LLM Powered Social Digital Twins: A Framework for Simulating Population Behavioral Response to Policy Interventions

Predicting how populations respond to policy interventions is a fundamental challenge in computational social science and public policy. Traditional approaches rely on aggregate statistical models that capture historical correlations but lack mechanistic interpretability and struggle with novel policy scenarios.
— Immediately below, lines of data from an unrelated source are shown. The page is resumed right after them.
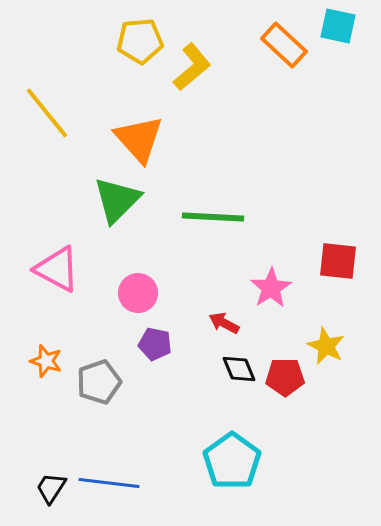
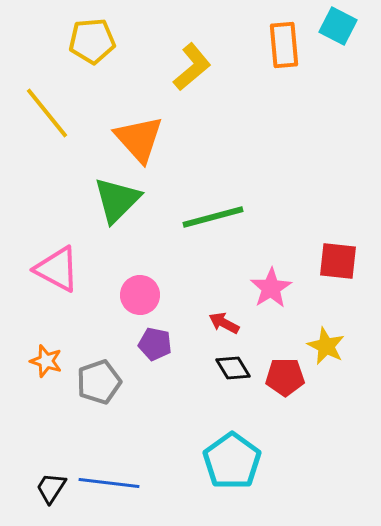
cyan square: rotated 15 degrees clockwise
yellow pentagon: moved 48 px left
orange rectangle: rotated 42 degrees clockwise
green line: rotated 18 degrees counterclockwise
pink circle: moved 2 px right, 2 px down
black diamond: moved 6 px left, 1 px up; rotated 9 degrees counterclockwise
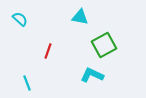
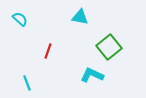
green square: moved 5 px right, 2 px down; rotated 10 degrees counterclockwise
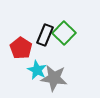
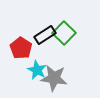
black rectangle: rotated 35 degrees clockwise
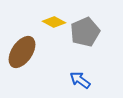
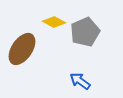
brown ellipse: moved 3 px up
blue arrow: moved 1 px down
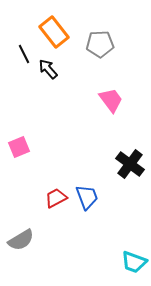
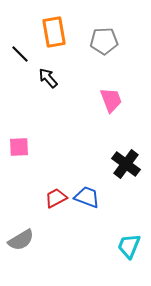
orange rectangle: rotated 28 degrees clockwise
gray pentagon: moved 4 px right, 3 px up
black line: moved 4 px left; rotated 18 degrees counterclockwise
black arrow: moved 9 px down
pink trapezoid: rotated 16 degrees clockwise
pink square: rotated 20 degrees clockwise
black cross: moved 4 px left
blue trapezoid: rotated 48 degrees counterclockwise
cyan trapezoid: moved 5 px left, 16 px up; rotated 92 degrees clockwise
We present a general framework for constructing Social Digital Twins - virtual population replicas where Large Language Models (LLMs) serve as cognitive engines for individual agents. Each agent, characterized by demographic and psychographic attributes, receives policy signals and outputs multi-dimensional behavioral probability vectors. A calibration layer maps aggregated agent responses to observable population-level metrics, enabling validation against real-world data and deployment for counterfactual policy analysis. We instantiate this framework in the domain of pandemic response, using COVID-19 as a case study with rich observational data. On a held-out test period, our calibrated digital twin achieves a 20.7% improvement in macro-averaged prediction error over gradient boosting baselines across six behavioral categories. Counterfactual experiments demonstrate monotonic and bounded responses to policy variations, establishing behavioral plausibility. The framework is domain-agnostic: the same architecture applies to transportation policy, economic interventions, environmental regulations, or any setting where policy affects population behavior. We discuss implications for policy simulation, limitations of the approach, and directions for extending LLM-based digital twins beyond pandemic response.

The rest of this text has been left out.